Days after announcing it was pink-slipping 140 employees, Aveo revealed the details of the expected FDA rejection letter of its kidney cancer drug Tivozanib. The Complete Response Letter outlined the reason for the regulator’s rejection, including what it called inconsistency in the progression-free survival and overall survival data. Aveo said the regulator found the data uninterpretable and inconclusive for making a risk/benefit analysis and recommended an additional study. The Wall Street Journal noted Monday that Aveo said last week it did not expect to pursue additional trials. The company has scheduled a conference call for tomorrow, which will address its restructuring and future plans.

FDA is not ready to give Dynavax’s hepatitis B treatment Heplisav the go-ahead. The drug maker said in a statement Monday that FDA wants more test patients in the mix and it will be meeting with the agency to hammer out clinical trial details. Reuters notes that this is the second setback for the drug, and that the FDA sent the drug maker to get more information as recently as February.

Gilead’s hepatitis C drug sofosbuvir has joined the FDA’s pool of priority review drugs. The company said in a statement Friday that the FDA is now set to review the drug by December 8. The designation is granted based on several criteria, including “elimination or substantial reduction of a treatment-limiting drug reaction.” It doesn’t shorten the clinical trial time period, but does limit the FDA’s review window to six months. Oral sofosubuvir is being submitted to be used with ribavirin as all-oral treatment, as well as with ribavirin and pegylated interferon. Sofosbuvir, when combined with the J&J/Medivir drug simeprevir, was shown to clear the virus among patients, reported Bloomberg in March.

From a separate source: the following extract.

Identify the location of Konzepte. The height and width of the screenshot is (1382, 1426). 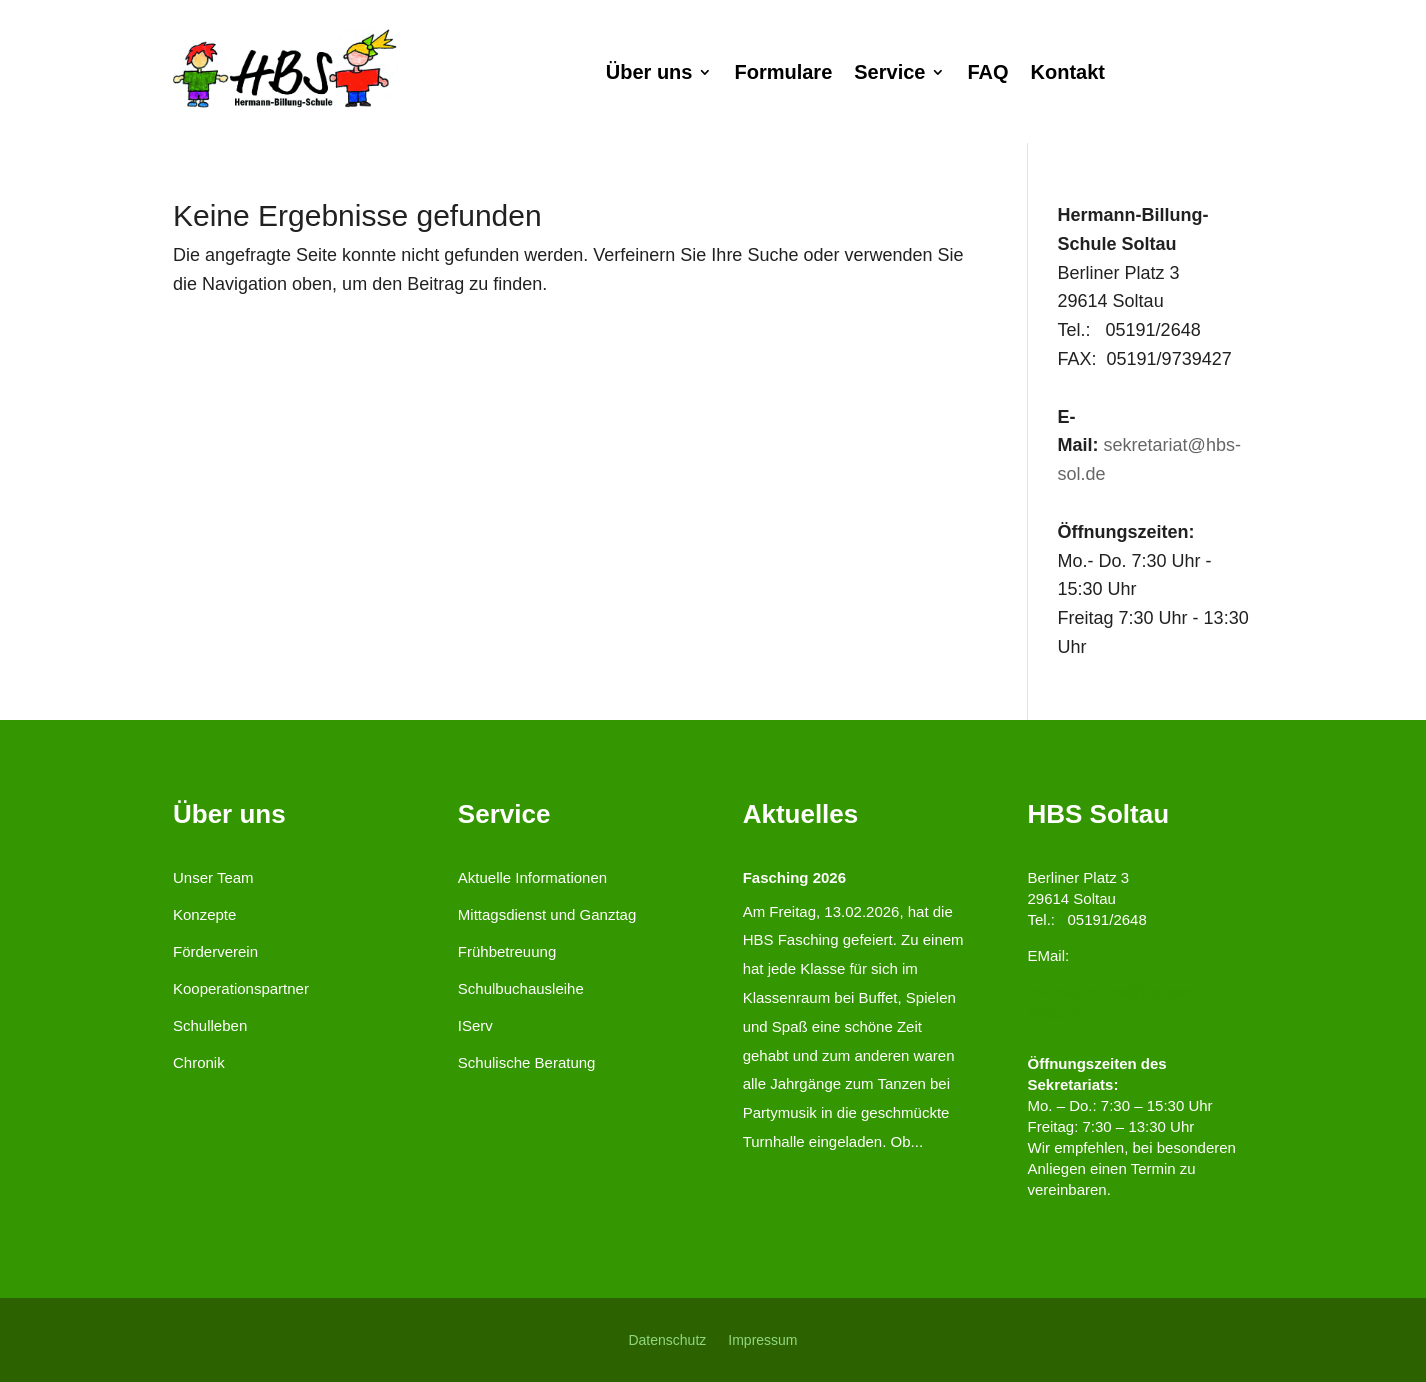 (204, 914).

OPDP’s summer hasn’t been a quiet one. The FDA’s bad ad cops hit Janssen with a May 22 Untitled Letter over its professional website for the ovarian cancer medication Doxil. The watchdog said the site was misleading and made unsubstantiated claims that associated levels of the CA-125 biomarker with results that cannot be proven with clinical experience. Its May 22 objections to Sigma Tau’s sales aid for cancer med Oncaspar was lengthier, but came to the same point: the promotional material was misleading. In this instance, the regulator picked up the materials at the 52^nd Annual Interscience Conference on Antimicrobial Agency and Chemotherapy, and said the literature includes unsubstantiated superiority clams, minimizes important risk information and omits material facts, among other violations.